Le dichiarazioni di Pelillo

Cosa ha dichiarato sul punto Pelillo? “Ritoccare il progetto per prevedere una nuova volumetria per ospitare l’Università.

Può sembrare strano ma si è agito in fretta per acquistare dalla Banca d’Italia la sede dismessa in piazza Ebalia e non si è tenuto presente che la facoltà di Medicina deve stare attaccata all’ospedale. Invece qui abbiamo la facoltà a piazza Ebalia, distante chilometri dal San Cataldo. Un altro particolare, questo, trascurato”. E a proposito dell’individuazione della volumetria necessaria, Pelillo ha spiegato: “Non è complesso trovarla, c’è uno studio di fattibilità e si è abbastanza avanti. Ma sono cose che potevano essere programmate nel passato”.

Le reazioni

Le reazioni ora. “Nutrendo molte speranze e aspettative nell’opera San Cataldo, anche in termini di ridurre la migrazione sanitaria”, Volpe chiede “una attenzione particolare al problema della formazione universitaria e nello specifico sui corsi di laurea nelle professioni sanitarie”. Secondo Volpe, “l’Azienda ospedaliera San Cataldo deve diventare un vero polo universitario che deve accogliere non solo il corso di laurea in medicina e chirurgia, ma anche i corsi nelle professioni sanitarie. Sono a tutti note le difficoltà che insistono nei corsi di laurea nelle professioni sanitarie, sede decentrata di Taranto, da quella logistica a quella strutturale, con specifico riferimento ai requisiti di accreditamento dei corsi di laurea”. “Appare singolare come in un’opera così sontuosa non sia incluso nel progetto una sala convegni-congressi, indispensabile per una Azienda ospedaliera universitaria” conclude Volpe.

Anche Mino Borraccino, consigliere del presidente Emiliano per l’attuazione del Piano Taranto, condivide quanto dichiarato da Pelillo a Quotidiano circa la “necessità di rivedere in parte la progettualità della Azienda ospedaliera San Cataldo per realizzare, nella costruenda struttura, un polo universitario necessario per Taranto”. Il San Cataldo, sostiene Borraccino, diverrà “polo universitario ed in tale direzione accoglierà non solo il corso di laurea in medicina e chirurgia, ma anche i corsi di laurea delle professioni sanitarie”. “Le ragazze ed i ragazzi del corso di laurea in infermieristica e delle altre professioni sanitarie - aggiunge Borraccino - hanno pari dignità rispetto ai colleghi studenti del corso di laurea in medicina. Non ci saranno dunque differenze di trattamento come anche opportunamente auspicato dal presidente provinciale dell’Ordine delle professioni infermieristiche, Pierpaolo Volpe, rappresentante di circa 4mila infermieri iscritti”.

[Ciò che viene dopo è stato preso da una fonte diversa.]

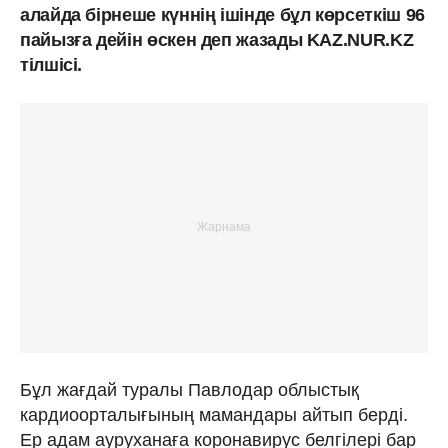
алайда бірнеше күннің ішінде бұл көрсеткіш 96
пайызға дейін өскен деп жазады KAZ.NUR.KZ
тілшісі.
Бұл жағдай туралы Павлодар облыстық
кардиоорталығының мамандары айтып берді.
Ер адам ауруханаға коронавирус белгілері бар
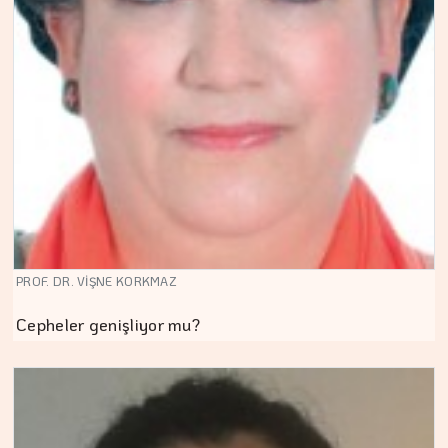
PROF. DR. VİŞNE KORKMAZ
Cepheler genişliyor mu?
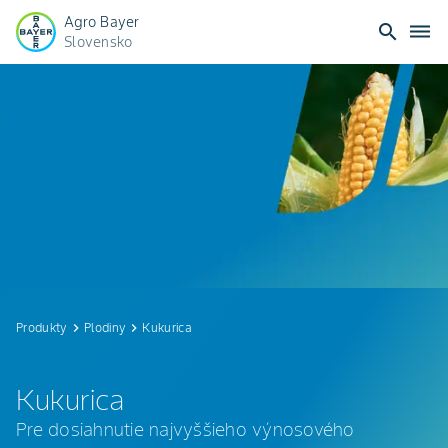
Agro Bayer
search
dehaze
Slovensko
Kukurica
Produkty
keyboard_arrow_right
Plodiny
keyboard_arrow_right
Kukurica
Kukurica
Pre dosiahnutie najvyššieho výnosového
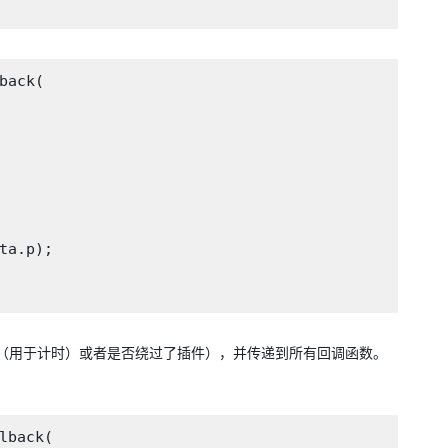
ack(

a.p);

的样本总数（用于计时）或者是否绕过了插件），并传递到所有回调函数。
back(
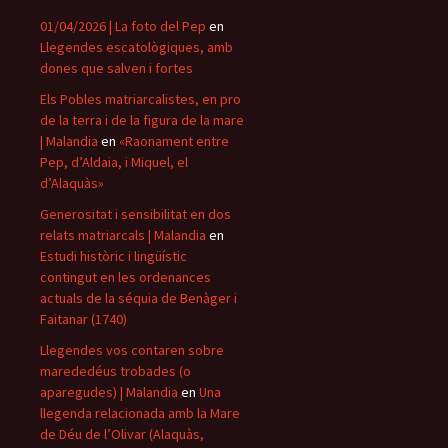
01/04/2026 | La foto del Pep
en
Llegendes escatològiques, amb
dones que salven i fortes
Els Pobles matriarcalistes, en pro
de la terra i de la figura de la mare
| Malandia
en
«Raonament entre
Pep, d’Aldaia, i Miquel, el
d’Alaquàs»
Generositat i sensibilitat en dos
relats matriarcals | Malandia
en
Estudi històric i lingüístic
contingut en les ordenances
actuals de la séquia de Benàger i
Faitanar (1740)
Llegendes vos contaren sobre
marededéus trobades (o
aparegudes) | Malandia
en
Una
llegenda relacionada amb la Mare
de Déu de l’Olivar (Alaquàs,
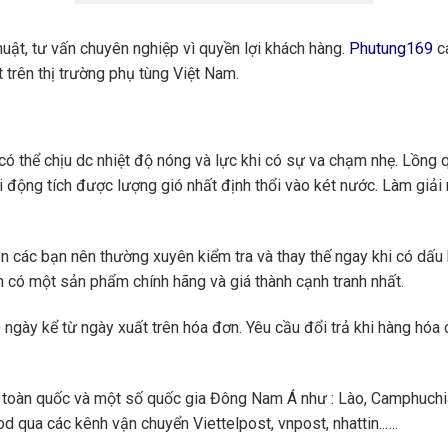
huật, tư vấn chuyên nghiệp vì quyền lợi khách hàng.
Phutung169
ca
 trên thị trường phụ tùng Việt Nam.
ó thể chịu dc nhiệt độ nóng và lực khi có sự va chạm nhẹ. Lồng q
i động tích được lượng gió nhất định thổi vào két nước. Làm giải
ên các bạn nên thường xuyên kiểm tra và thay thế ngay khi có dấu
n có một sản phẩm chính hãng và giá thành cạnh tranh nhất.
ngày kể từ ngày xuất trên hóa đơn. Yêu cầu đổi trả khi hàng hóa 
toàn quốc và một số quốc gia Đông Nam Á như : Lào, Camphuchi
 qua các kênh vận chuyển Viettelpost, vnpost, nhattin..….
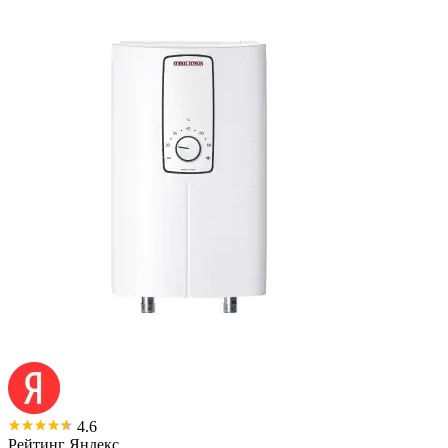
4.6
Рейтинг Яндекс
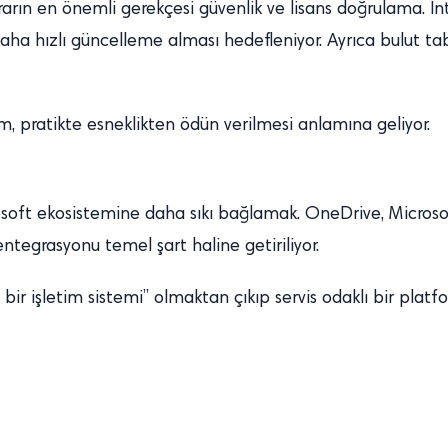
arın en önemli gerekçesi güvenlik ve lisans doğrulama. İ
aha hızlı güncelleme alması hedefleniyor. Ayrıca bulut tab
, pratikte esneklikten ödün verilmesi anlamına geliyor.
rosoft ekosistemine daha sıkı bağlamak. OneDrive, Microsof
ntegrasyonu temel şart haline getiriliyor.
bir işletim sistemi” olmaktan çıkıp servis odaklı bir p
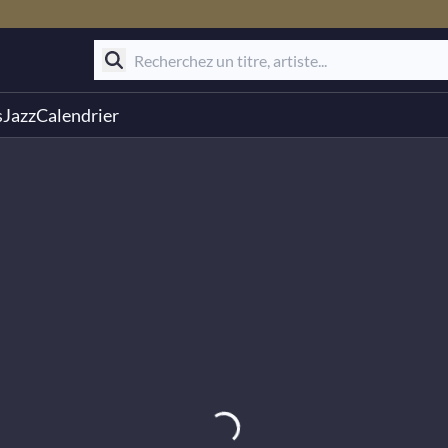
s
Jazz
Calendrier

Manifesta invece critiche su quanto detto da Pelillo, Mino Bellanova, della Cgil Funzione pubblica, con un post polemico su Fb. “E adesso che ci stiamo inventando? Varianti di progetto, richiesta di nuovi soldi, pastoie burocratiche e tempi che si allungano?” chiede Bellanova. Per l’esponente Cgil, “chi ha memoria sa bene che il progetto San Cataldo nasceva e veniva approvato in forma clinicizzata prevedendo il rapporto con l’Università. È tutto nella rete. Anche sui giornali delle epoche - marca Bellanova - in cui ci si faceva campagne elettorali a ripetizione sempre con gli stessi soldi e con lo stesso ospedale. Anche quando si chiamava San Raffaele”.